Au sortir de la crise du Covid, les cinémas sont exsangues, dans une démarche de reconquête du public. Le groupe Pathé mise sur une montée en gamme en termes d’espaces, de technologie et une programmation diversifiée. Savanna Samokine arrive à Nice à ce moment-là. Il faut trouver un équilibre entre les trois cinémas niçois, donner à chacun une couleur de programmation appropriée, car la concurrence est rude à Nice. En 2022 arrive un nouveau directeur d’exploitation, Sébastien Boujioux, qui propose une orientation tranchée dans le centre-ville. « Il avait déjà la mesure des films pointus à Evreux. Il a donc simplement essayé de retranscrire ses méthodes à Nice avec un cinéma qui s’y prêtait bien, le Pathé Masséna« . L’idée étant de prétendre plus tard au label Art & Essai. La Gare du Sud privilégiant les VO et les blockbusters, tandis que d’autres films populaires, mais en VF, sont programmés à Lingostière.

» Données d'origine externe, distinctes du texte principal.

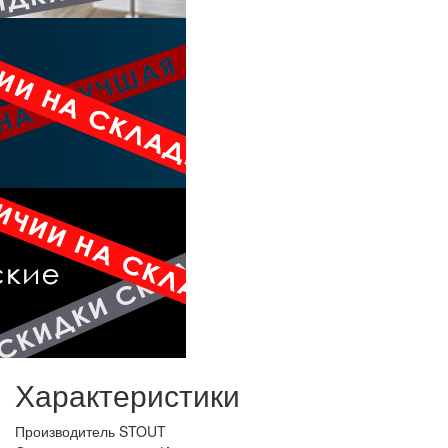
Характеристики
Производитель
STOUT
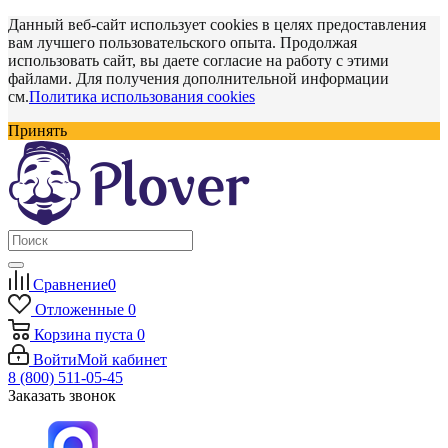
Данный веб-сайт использует cookies в целях предоставления
вам лучшего пользовательского опыта. Продолжая
использовать сайт, вы даете согласие на работу с этими
файлами. Для получения дополнительной информации
см.
Политика использования cookies
Принять
Сравнение
0
Отложенные
0
Корзина
пуста
0
Войти
Мой кабинет
8 (800) 511-05-45
Заказать звонок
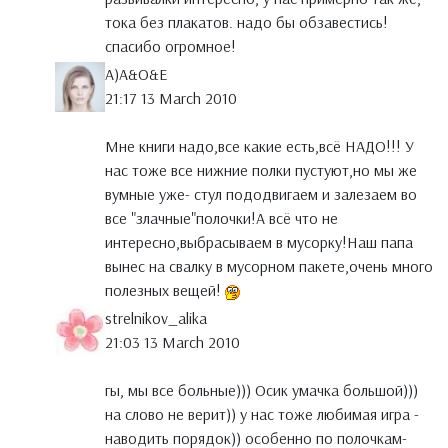
тока без плакатов. надо бы обзавестись!
спасибо огромное!
A)A&O&E
21:17 13 March 2010
Мне книги надо,все какие есть,всё НАДО!!! У
нас тоже все нижние полки пустуют,но мы же
вумные уже- стул пододвигаем и залезаем во
все "злачные"полочки!А всё что не
интересно,выбрасываем в мусорку!Наш папа
вынес на свалку в мусорном пакете,очень много
полезных вещей!
strelnikov_alika
21:03 13 March 2010
гы, мы все больные))) Осик умачка большой)))
на слово не верит)) у нас тоже любимая игра -
наводить порядок)) особенно по полочкам-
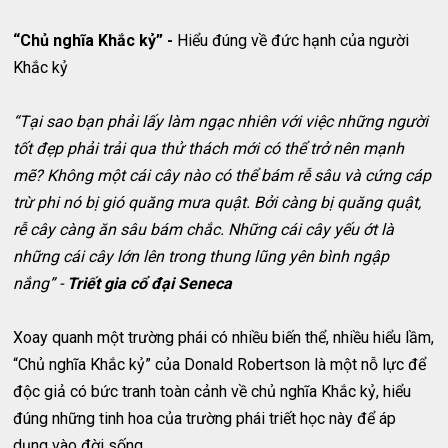
“Chủ nghĩa Khắc kỷ” -
Hiểu đúng về đức hạnh của người
Khắc kỷ
“Tại sao bạn phải lấy làm ngạc nhiên với việc những người
tốt đẹp phải trải qua thử thách mới có thể trở nên mạnh
mẽ? Không một cái cây nào có thể bám rễ sâu và cứng cáp
trừ phi nó bị gió quăng mưa quật. Bởi càng bị quăng quật,
rễ cây càng ăn sâu bám chắc. Những cái cây yếu ớt là
những cái cây lớn lên trong thung lũng yên bình ngập
nắng” -
Triết gia cổ đại Seneca
Xoay quanh một trường phái có nhiều biến thể, nhiều hiểu lầm,
“Chủ nghĩa Khắc kỷ” của Donald Robertson là một nỗ lực để
độc giả có bức tranh toàn cảnh về chủ nghĩa Khắc kỷ, hiểu
đúng những tinh hoa của trường phái triết học này để áp
dụng vào đời sống.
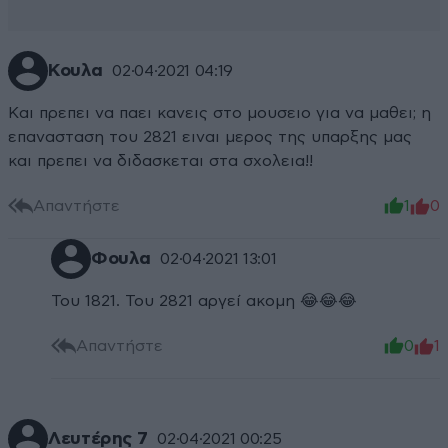
Κουλα
02·04·2021 04:19
Και πρεπει να παει κανεις στο μουσειο για να μαθει; η
επανασταση του 2821 ειναι μερος της υπαρξης μας
και πρεπει να διδασκεται στα σχολεια!!
Απαντήστε
1
0
Φουλα
02·04·2021 13:01
Του 1821. Του 2821 αργεί ακομη 😂😂😂
Απαντήστε
0
1
Λευτέρης 7
02·04·2021 00:25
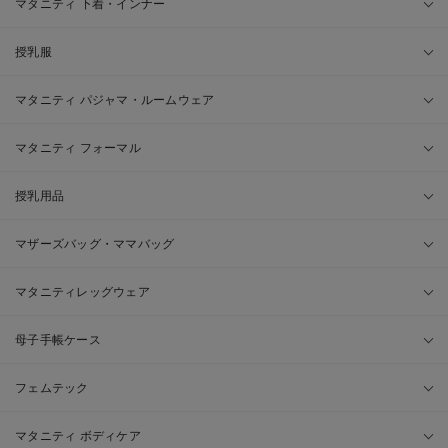
マタニティ 下着・インナー
授乳服
マタニティ パジャマ・ルームウェア
マタニティ フォーマル
授乳用品
マザーズバッグ・ママバッグ
マタニティレッグウェア
母子手帳ケース
フェムテック
マタニティ ボディケア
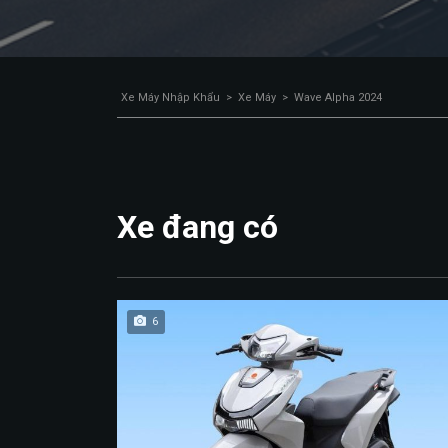
Xe Máy Nhập Khẩu
>
Xe Máy
>
Wave Alpha 2024
Xe đang có
6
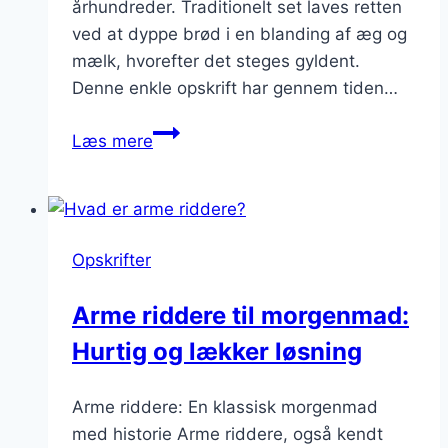
århundreder. Traditionelt set laves retten
ved at dyppe brød i en blanding af æg og
mælk, hvorefter det steges gyldent.
Denne enkle opskrift har gennem tiden…
Arme
Læs mere
riddere
med
æg
og
Opskrifter
mandler:
En
Arme riddere til morgenmad:
sundere
Hurtig og lækker løsning
variation
Arme riddere: En klassisk morgenmad
med historie Arme riddere, også kendt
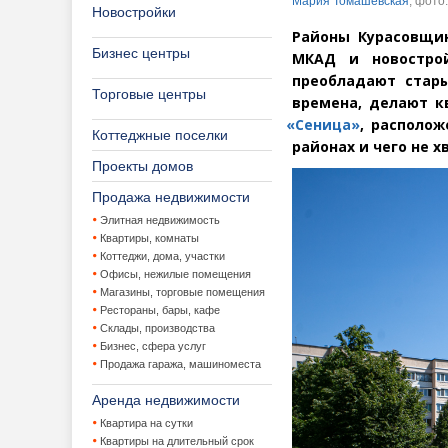
Мария Томашевская
, фото
Новостройки
Районы Курасовщи
Бизнес центры
МКАД и новострой
преобладают стар
Торговые центры
времена, делают к
«
Сеница»
, располож
Коттеджные поселки
районах и чего не 
Проекты домов
Продажа недвижимости
Элитная недвижимость
Квартиры, комнаты
Коттеджи, дома, участки
Офисы, нежилые помещения
Магазины, торговые помещения
Рестораны, бары, кафе
Склады, производства
Бизнес, сфера услуг
Продажа гаража, машиноместа
Аренда недвижимости
Квартира на сутки
Квартиры на длительный срок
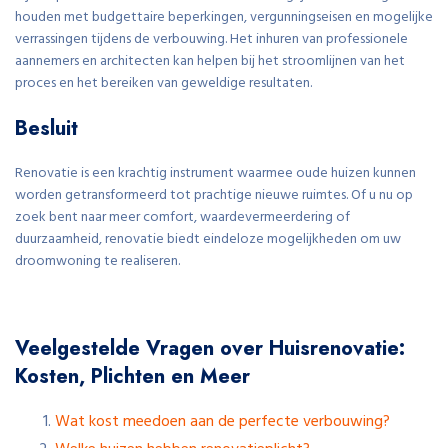
houden met budgettaire beperkingen, vergunningseisen en mogelijke
verrassingen tijdens de verbouwing. Het inhuren van professionele
aannemers en architecten kan helpen bij het stroomlijnen van het
proces en het bereiken van geweldige resultaten.
Besluit
Renovatie is een krachtig instrument waarmee oude huizen kunnen
worden getransformeerd tot prachtige nieuwe ruimtes. Of u nu op
zoek bent naar meer comfort, waardevermeerdering of
duurzaamheid, renovatie biedt eindeloze mogelijkheden om uw
droomwoning te realiseren.
Veelgestelde Vragen over Huisrenovatie:
Kosten, Plichten en Meer
Wat kost meedoen aan de perfecte verbouwing?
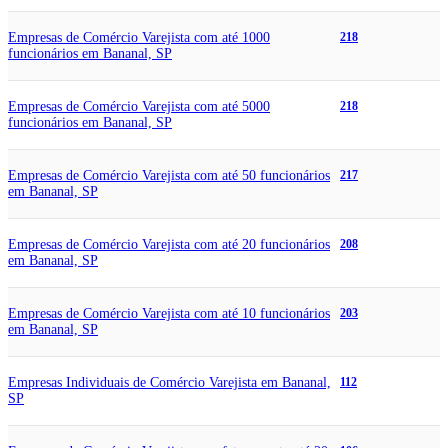
Empresas de Comércio Varejista com até 1000
218
funcionários em Bananal, SP
Empresas de Comércio Varejista com até 5000
218
funcionários em Bananal, SP
Empresas de Comércio Varejista com até 50 funcionários
217
em Bananal, SP
Empresas de Comércio Varejista com até 20 funcionários
208
em Bananal, SP
Empresas de Comércio Varejista com até 10 funcionários
203
em Bananal, SP
Empresas Individuais de Comércio Varejista em Bananal,
112
SP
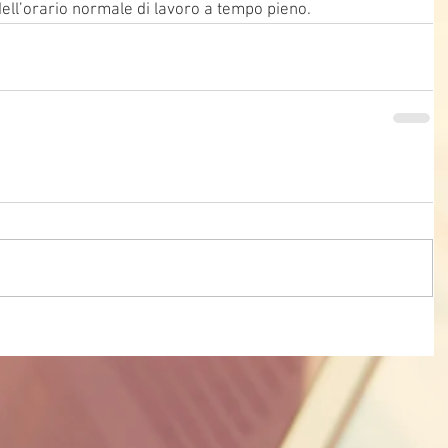
ell’orario normale di lavoro a tempo pieno.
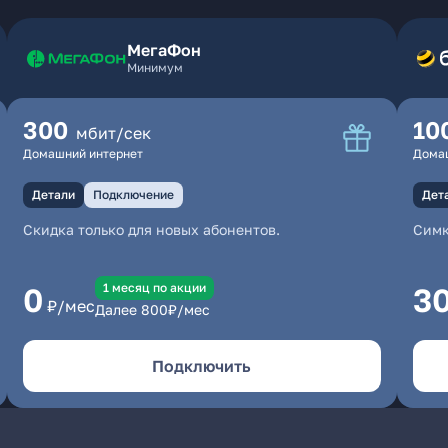
МегаФон
Минимум
300
10
мбит/сек
Домашний интернет
Дома
Детали
Подключение
Дет
Скидка только для новых абонентов.
Симк
1 месяц по акции
0
3
₽/мес
Далее
800
₽/мес
Подключить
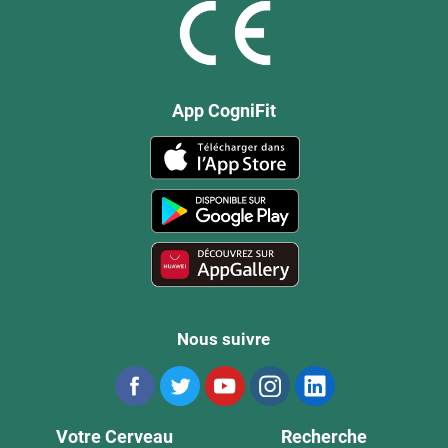
App CogniFit
Nous suivre
Votre Cerveau
Recherche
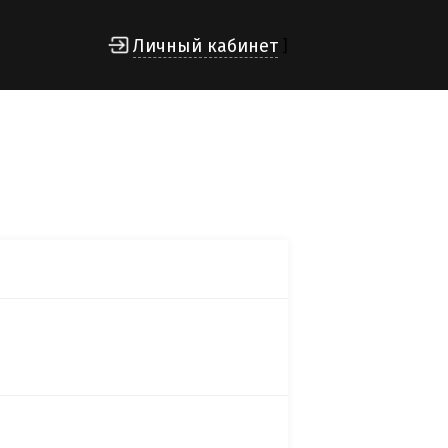
Личный кабинет
]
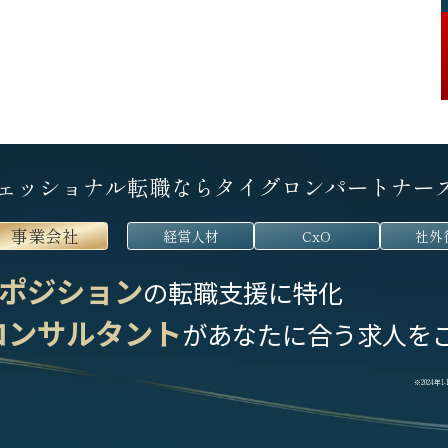
ェッショナル転職なら
タイグロンパートナー
事業会社
経営人材
CxO
社外
ポジション
の転職支援に特化
コンサルタント
が
あなたに合う求人を
※2024年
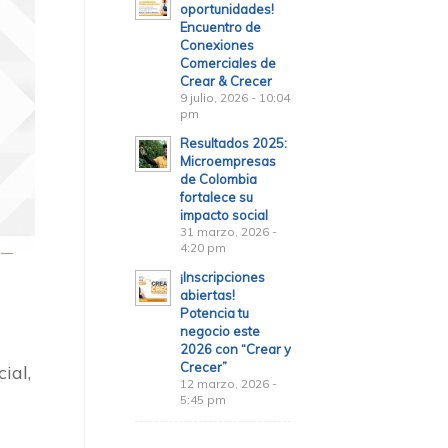
oportunidades!
Encuentro de
Conexiones
Comerciales de
Crear & Crecer
9 julio, 2026 - 10:04
pm
Resultados 2025:
Microempresas
de Colombia
fortalece su
impacto social
31 marzo, 2026 -
4:20 pm
¡Inscripciones
abiertas!
Potencia tu
negocio este
2026 con “Crear y
Crecer”
ial,
12 marzo, 2026 -
5:45 pm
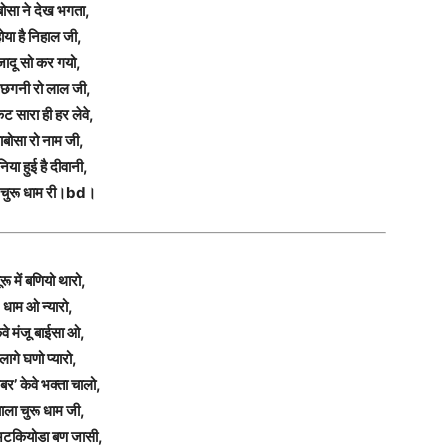
बोसा ने देख भगता,
ोया है निहाल जी,
जादू सो कर गयो,
ँ छगनी रो लाल जी,
ट सारा ही हर लेवे,
ाबोसा रो नाम जी,
निया हुई है दीवानी,
चुरू धाम री।bd।
रू में बणियो थारो,
धाम ओ न्यारो,
ेवे मंजू बाईसा ओ,
लागे घणो प्यारो,
बर’ केवे भक्ता चालो,
ाला चुरू धाम जी,
अटकियोडा बण जासी,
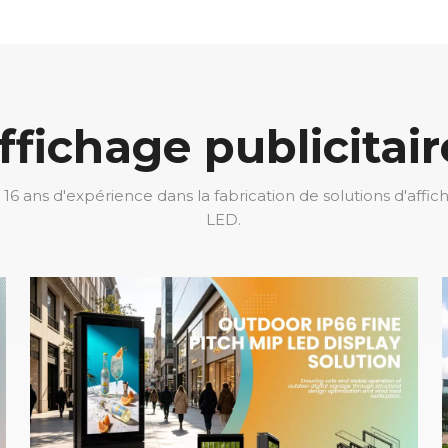
affichage publicitai
16 ans d'expérience dans la fabrication de solutions d'affic
LED.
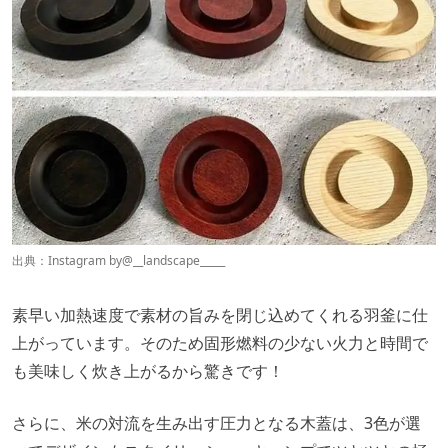
出典：Instagram by
@__landscape_____
素早い加熱速度で素材の旨みを閉じ込めてくれる羽釜に仕
上がっています。そのため固形燃料の少ない火力と時間で
も美味しく炊き上がるから驚きです！
さらに、米の対流を生み出す圧力となる木蓋は、3色が選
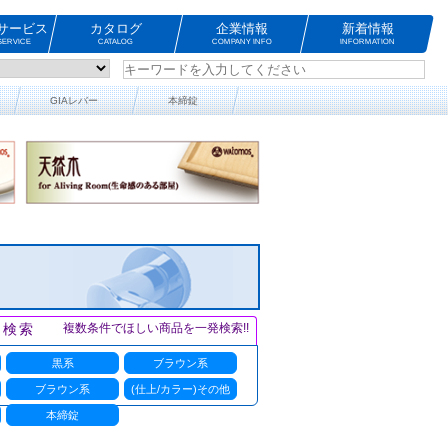
サービス
カタログ
企業情報
新着情報
ERVICE
CATALOG
COMPANY INFO
INFORMATION
GIAレバー
本締錠
ト検索
複数条件でほしい商品を一発検索!!
黒系
ブラウン系
ブラウン系
(仕上/カラー)その他
本締錠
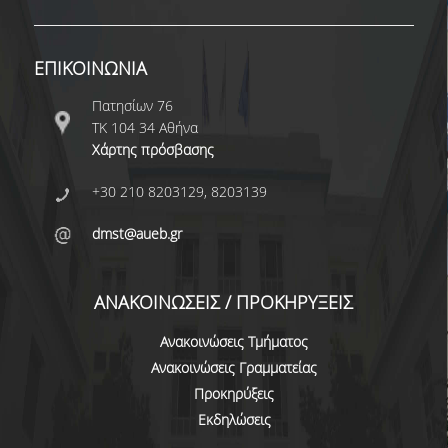
NEWSLETTERS
ΕΠΙΚΟΙΝΩΝΙΑ
TESTIMONIALS
Πατησίων 76
ΒΡΑΒΕΙΑ ΕΞΑΙΡΕΤΙΚΗΣ ΕΠΙΔΟΣΗΣ ΣΤΗ
ΤΚ 104 34 Αθήνα
ΔΙΔΑΣΚΑΛΙΑ
Χάρτης πρόσβασης
ΑΝΘΡΩΠΙΝΟ ΔΥΝΑΜΙΚΟ
+30 210 8203129, 8203139
ΠΡΟΣΩΠΙΚΟ ΤΟΥ ΤΜΗΜΑΤΟΣ
dmst@aueb.gr
ΜΕΛΗ ΔΕΠ
ΑΝΑΚΟΙΝΩΣΕΙΣ / ΠΡΟΚΗΡΥΞΕΙΣ
ΕΠΙΤΙΜΟΙ ΔΙΔΑΚΤΟΡΕΣ
Ανακοινώσεις Τμήματος
ΕΠΙΣΚΕΠΤΕΣ ΚΑΘΗΓΗΤΕΣ
Ανακοινώσεις Γραμματείας
ΜΕΛΗ Ε.ΔΙ.Π.
Προκηρύξεις
Εκδηλώσεις
ΜΕΛΗ Ε.Τ.Ε.Π.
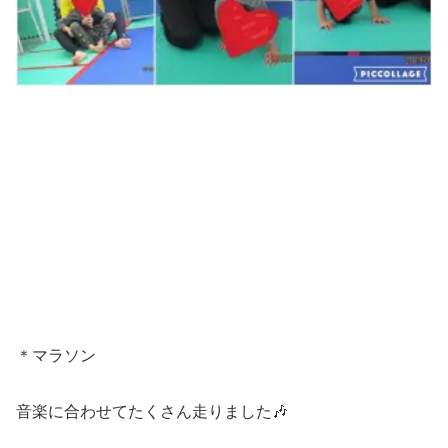
＊マラソン
音楽に合わせてたくさん走りました🎶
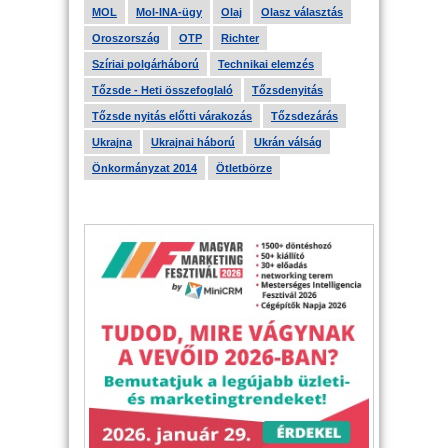
MOL
Mol-INA-ügy
Olaj
Olasz választás
Oroszország
OTP
Richter
Szíriai polgárháború
Technikai elemzés
Tőzsde - Heti összefoglaló
Tőzsdenyitás
Tőzsde nyitás előtti várakozás
Tőzsdezárás
Ukrajna
Ukrajnai háború
Ukrán válság
Önkormányzat 2014
Ötletbörze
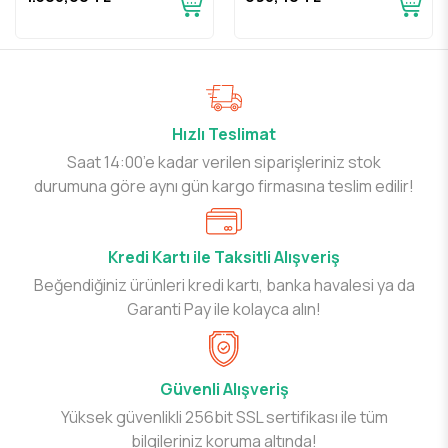
Hızlı Teslimat
Saat 14:00’e kadar verilen siparişleriniz stok
durumuna göre aynı gün kargo firmasına teslim edilir!
Kredi Kartı ile Taksitli Alışveriş
Beğendiğiniz ürünleri kredi kartı, banka havalesi ya da
Garanti Pay ile kolayca alın!
Güvenli Alışveriş
Yüksek güvenlikli 256bit SSL sertifikası ile tüm
bilgileriniz koruma altında!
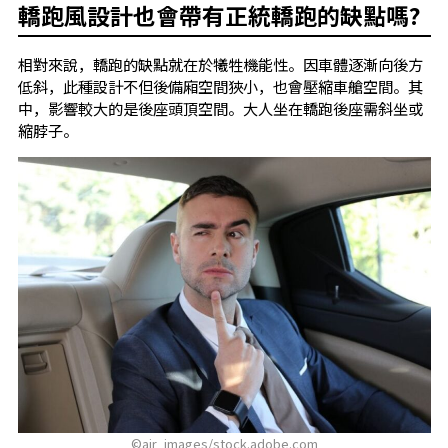
轎跑風設計也會帶有正統轎跑的缺點嗎?
相對來說，轎跑的缺點就在於犧牲機能性。因車體逐漸向後方
低斜，此種設計不但後備廂空間狹小，也會壓縮車艙空間。其
中，影響較大的是後座頭頂空間。大人坐在轎跑後座需斜坐或
縮脖子。
©ajr_images/stock.adobe.com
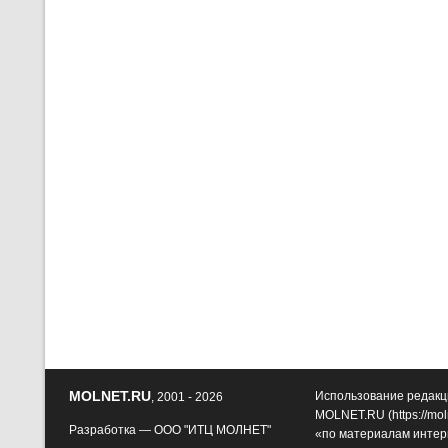
MOLNET.RU
Использование редакц
, 2001 - 2026
MOLNET.RU (
https://mol
Разработка —
ООО "ИТЦ МОЛНЕТ"
«по материалам интер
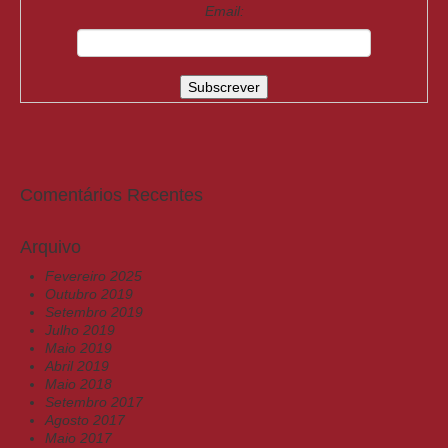
Email:
Comentários Recentes
Arquivo
Fevereiro 2025
Outubro 2019
Setembro 2019
Julho 2019
Maio 2019
Abril 2019
Maio 2018
Setembro 2017
Agosto 2017
Maio 2017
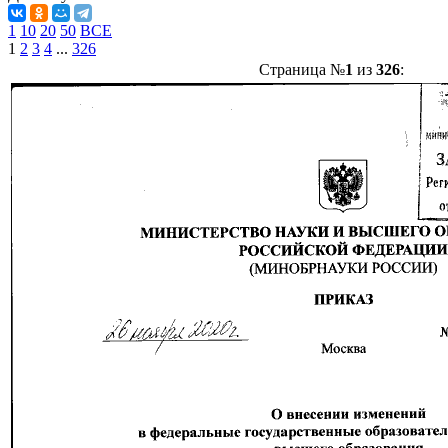
1
10
20
50
ВСЕ
1
2
3
4
...
326
Страница №
1
из
326
:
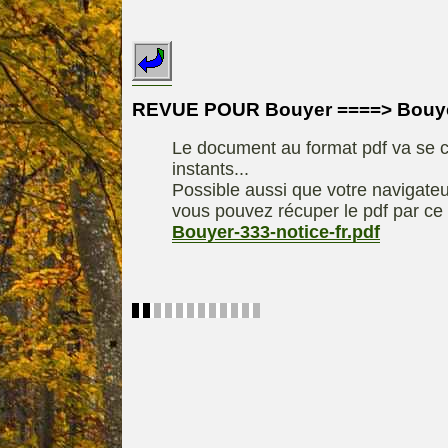
INDEX
REDEXIM-et-
Le site de la
ELIET
motoculture
ASPEN, l'es
REVUE POUR Bouyer ====> Bouyer
Les liens utiles
alkylat
Le document au format pdf va se c
Le forum de la
materiel parc e
instants...
motoculture
Motobineus
Possible aussi que votre navigateu
Information sur
Motocult
vous pouvez récuper le pdf par ce 
l'auteur /
Bouyer-333-notice-fr.pdf
Technique
contact
composta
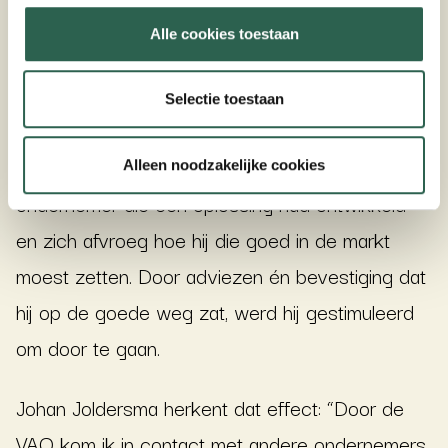
VAO altijd iets op, juist omdat het gesprek
Alle cookies toestaan
daardoor sneller echt wordt. Een voorbeeld dat
regelmatig terugkomt: een ondernemer met
Selectie toestaan
twijfels die na één of twee gesprekken weer
durft door te pakken. Zoals een jonge
Alleen noodzakelijke cookies
ondernemer die een oplossing had ontwikkeld
en zich afvroeg hoe hij die goed in de markt
moest zetten. Door adviezen én bevestiging dat
hij op de goede weg zat, werd hij gestimuleerd
om door te gaan.
Johan Joldersma herkent dat effect: “Door de
VAO kom ik in contact met andere ondernemers,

Quid de l’année 2024 ? « On sait qu’elle ne sera pas aussi belle que 2023 (grâce à Barbie et Oppenheimer). Pas parce que les gens ne vont pas au cinéma, mais l’offre cinéma est moins forte que prévue, la grève des scénaristes et des acteurs américains en octobre de l’année dernière a fait repousser certaines sorties de films à la fin de l’année, voire en 2025. » Mais Pathé a sorti sa carte premium : la nouvelle salle IMAX à Pathé Lingostière, avec projecteur laser nouvelle génération, écran géant et son immersifs, « la référence absolue » pour le réalisateur Christopher Nolan. Un succès immédiat, qui devrait permettre de faire face à une année 2024 plus faible en sorties. 

La « patte » Savanna

S’il sait très bien que les cinémas Pathé sont des « centres de profit, c’est comme cela qu’on les définit« , il déclare pouvoir « faire les choses autrement, avec du cœur. Est-ce mes origines cambodgiennes où il y a beaucoup de solidarité entre les gens ? Ou alors ces années McDo où quelqu’un m’a aidé à grandir ? » À son actif, et avec ses équipes, ont été lancées de nombreux partenariats dans la ville : des séances citoyennes où l’on débat à partir d’un film sur des sujets de société, la No Finish Line qui permet de financer des projets pour enfants handicapés, la mise à disposition d’une salle pour projeter un documentaire réalisé par des étudiants en immersion dans le service polyhandicapé enfants à Lenval (l’intégralité de la billetterie a d’ailleurs été reversée à l’hôpital), ou le soutien à une association ukrainienne avec la projection du documentaire 20 jours à Mariopol, qui fut suivie d’échanges avec le public. Des moments importants, humains. « Les cinémas sont un superbe outil de communication et de diffusion. On est un média, il faut qu’on ait le même élan de cœur, qu’on puisse s’associer et nous aussi apporter notre soutien… Et se remettre en question sans arrêt.« 

En fin de compte, la dynamique engagée motive tout le monde : public, pros, et employés. De plus en plus d’équipes de films viennent sur place, des soirées thématiques sont programmées, de même qu’un ciné-club. « Tout le monde est partant parce que ça dynamise aussi leur cinéma« . Les salles obscures évoluent, une bonne nouvelle pour le public en cette période où les gens aspirent à se retrouver et partager ensemble les mêmes émotions.